# Work instructions
Could you please return each line of the data that has the word "vous"?

Saved data entries
*-*-*
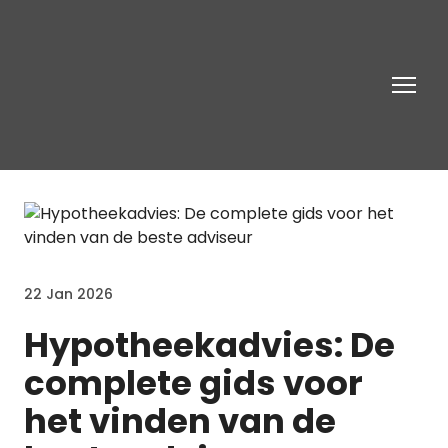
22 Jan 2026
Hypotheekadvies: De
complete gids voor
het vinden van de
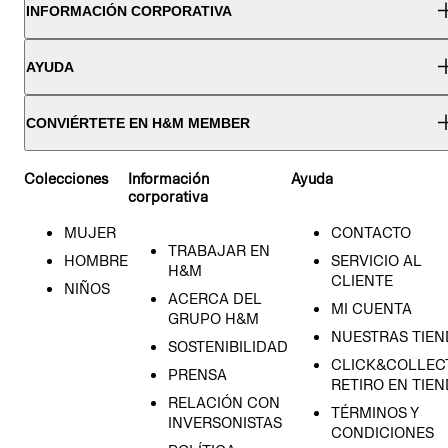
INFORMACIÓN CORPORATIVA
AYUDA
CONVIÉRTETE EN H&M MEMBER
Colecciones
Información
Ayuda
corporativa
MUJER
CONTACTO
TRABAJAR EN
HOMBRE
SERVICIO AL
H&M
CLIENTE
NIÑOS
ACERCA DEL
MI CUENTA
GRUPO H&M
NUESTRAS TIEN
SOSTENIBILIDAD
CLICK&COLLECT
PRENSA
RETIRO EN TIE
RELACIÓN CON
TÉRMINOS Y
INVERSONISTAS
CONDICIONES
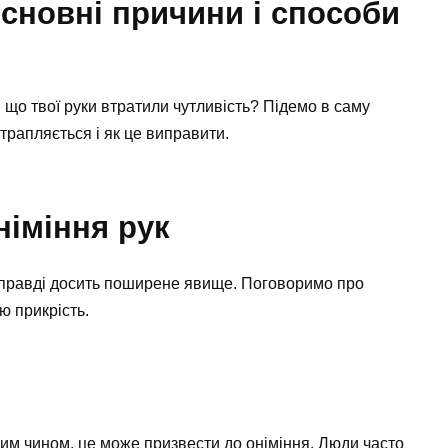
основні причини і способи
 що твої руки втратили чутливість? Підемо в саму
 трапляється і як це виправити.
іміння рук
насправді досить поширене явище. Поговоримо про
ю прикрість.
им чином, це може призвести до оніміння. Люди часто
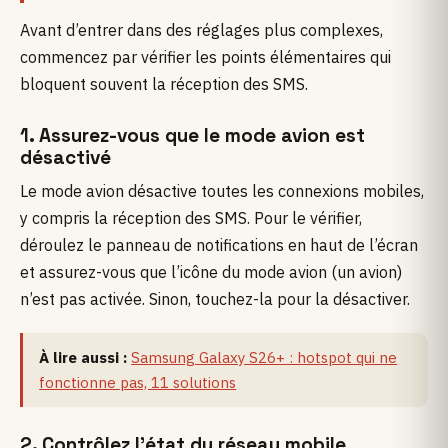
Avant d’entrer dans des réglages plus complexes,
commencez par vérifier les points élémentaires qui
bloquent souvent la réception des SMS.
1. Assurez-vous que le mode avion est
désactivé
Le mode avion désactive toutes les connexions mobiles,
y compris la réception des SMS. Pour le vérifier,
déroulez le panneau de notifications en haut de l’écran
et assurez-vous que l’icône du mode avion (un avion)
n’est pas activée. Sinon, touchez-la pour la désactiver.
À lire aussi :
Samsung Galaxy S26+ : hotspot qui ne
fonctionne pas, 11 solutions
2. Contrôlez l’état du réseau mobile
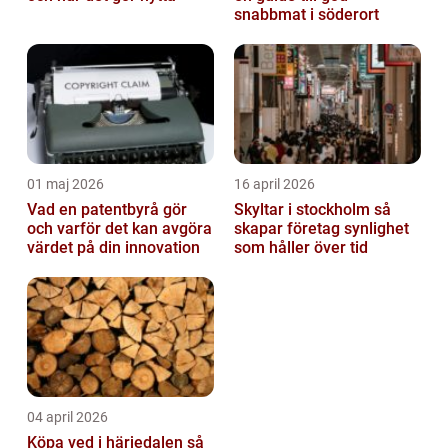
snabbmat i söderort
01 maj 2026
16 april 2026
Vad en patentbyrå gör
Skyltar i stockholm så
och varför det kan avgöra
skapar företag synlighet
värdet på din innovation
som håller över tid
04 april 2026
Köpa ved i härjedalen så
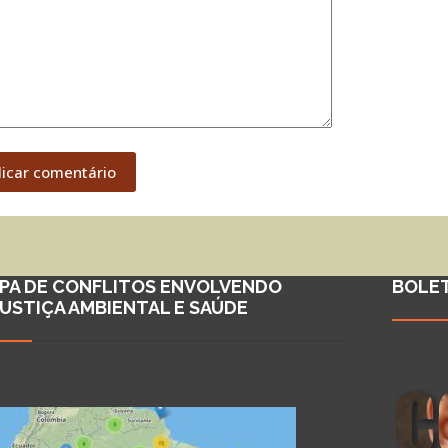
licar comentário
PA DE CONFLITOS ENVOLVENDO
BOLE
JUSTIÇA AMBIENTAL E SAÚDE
*-*-*
# Exercise output
1. Assurez-vous que le mode avion est
et assurez-vous que l’icône du mode avion (un avion)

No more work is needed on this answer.